◆ Work instructions: Lines before the one containing "A nyereg megfelelő" are left out; that line and all after it, through the end of the records, must be transcribed exactly.

BEGIN Dataset records

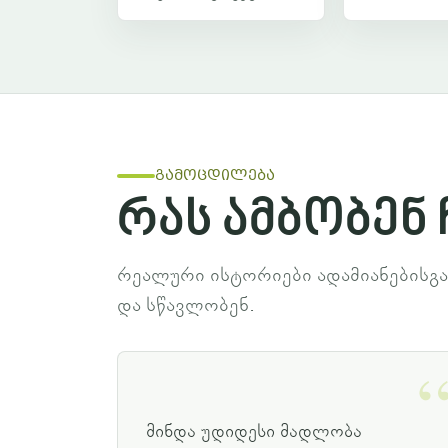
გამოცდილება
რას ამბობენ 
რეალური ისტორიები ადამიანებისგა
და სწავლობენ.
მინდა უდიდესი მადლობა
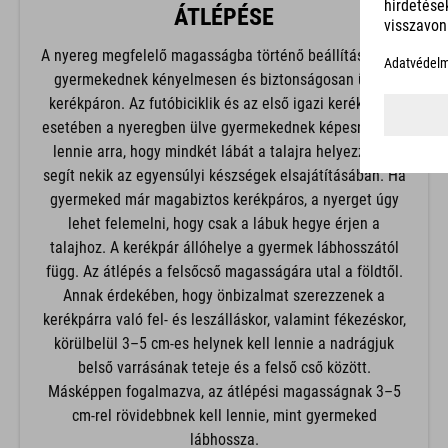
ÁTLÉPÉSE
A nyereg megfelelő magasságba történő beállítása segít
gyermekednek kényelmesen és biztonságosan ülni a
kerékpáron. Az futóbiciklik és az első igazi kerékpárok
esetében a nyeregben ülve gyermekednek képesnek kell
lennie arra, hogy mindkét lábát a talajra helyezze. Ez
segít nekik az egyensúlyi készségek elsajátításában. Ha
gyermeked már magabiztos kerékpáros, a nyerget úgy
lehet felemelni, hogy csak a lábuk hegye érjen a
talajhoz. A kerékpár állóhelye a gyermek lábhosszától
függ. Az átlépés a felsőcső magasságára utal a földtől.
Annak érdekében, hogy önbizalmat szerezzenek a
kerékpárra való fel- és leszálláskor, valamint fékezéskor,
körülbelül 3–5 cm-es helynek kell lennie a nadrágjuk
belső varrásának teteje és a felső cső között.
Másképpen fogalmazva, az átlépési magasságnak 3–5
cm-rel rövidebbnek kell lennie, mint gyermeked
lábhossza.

END Dataset records

◆ Response:
A nyereg megfelelő magasságba történő beállítása segít
gyermekednek kényelmesen és biztonságosan ülni a
kerékpáron. Az futóbiciklik és az első igazi kerékpárok
esetében a nyeregben ülve gyermekednek képesnek kell
lennie arra, hogy mindkét lábát a talajra helyezze. Ez
segít nekik az egyensúlyi készségek elsajátításában. Ha
gyermeked már magabiztos kerékpáros, a nyerget úgy
lehet felemelni, hogy csak a lábuk hegye érjen a
talajhoz. A kerékpár állóhelye a gyermek lábhosszától
függ. Az átlépés a felsőcső magasságára utal a földtől.
Annak érdekében, hogy önbizalmat szerezzenek a
kerékpárra való fel- és leszálláskor, valamint fékezéskor,
körülbelül 3–5 cm-es helynek kell lennie a nadrágjuk
belső varrásának teteje és a felső cső között.
Másképpen fogalmazva, az átlépési magasságnak 3–5
cm-rel rövidebbnek kell lennie, mint gyermeked
lábhossza.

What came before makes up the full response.